予防の一手 - スケーラブルな攻撃のベクトルとしてのクラウド・インフラ・プロバイダー
エコノミック・タイムズ紙は、ウィプロ社のコメントとして、「高度なフィッシング・キャンペーンのため、当社のネットワーク上の数人の従業員アカウントで異常な活動が行われた可能性があることを検知しました。このインシデントを知り、速やかに調査を開始し、影響を受けたユーザーを特定し、潜在的な影響を封じ込め、軽減するための改善策を講じました" と述べている。
これまでのニュースを見る限り、攻撃者の意図は、ウィプロをウィプロの顧客に対する攻撃の中継地として利用し、事実上信頼できるドアから侵入することだったようだ。ベライゾン・データ侵害報告書が示唆するところであれば、この侵害が攻撃ベクトルとして選択したのは、従業員と管理者クレデンシャルの漏洩である確率は80%以上である。

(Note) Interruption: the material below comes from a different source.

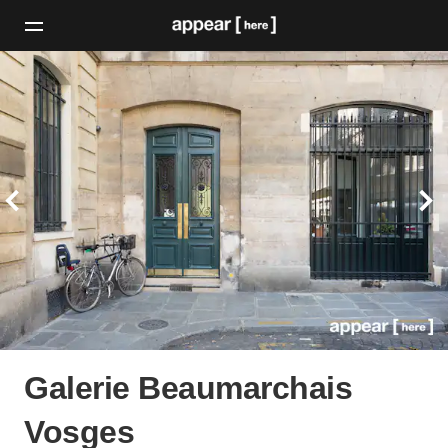
Galerie Beaumarchais
Vosges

ウィプロのような有名ブランドの中には、フィッシング対策や攻撃検知のための最高のトレーニングにお金を費やすところもあるが、それはそれが十分な対策であるという誤った信念に基づくものである。実際、正当なリクエストと詐欺的なリクエストの区別をエンドユーザーに依存するセキュリティ対策は、失敗に終わる運命にある。ウィプロのような企業やそのサービス・プロバイダーのコミュニティは、FIDO標準に基づくようなフィッシング防止認証のような予防的対策に投資するのではなく、攻撃後の検知に頼ることがあまりにも多い。
皮肉なことに、米国国家防諜・安全保障センター(NCSC)は4月初め、民間部門と米国政府のサプライチェーンに対する脅威の増大について認識を高めるため、「全米サプライチェーン・インテグリティ月間」を立ち上げた。
「外国の諜報機関やその他の敵対勢力は、サプライチェーンの脆弱性を悪用して、米国の知的財産を盗み、ソフトウェアを改ざんし、重要なインフラを監視するケースが増えている。
「我々のセキュリティ境界線を迂回し、信頼できるサプライヤーに侵入し、政府、企業、個人が毎日使用する機器、システム、情報を狙っている。わが国にとっての代償は、米国の技術革新、雇用、経済的優位性の喪失だけでなく、米軍の即応性の低下にも及ぶ」と付け加えた。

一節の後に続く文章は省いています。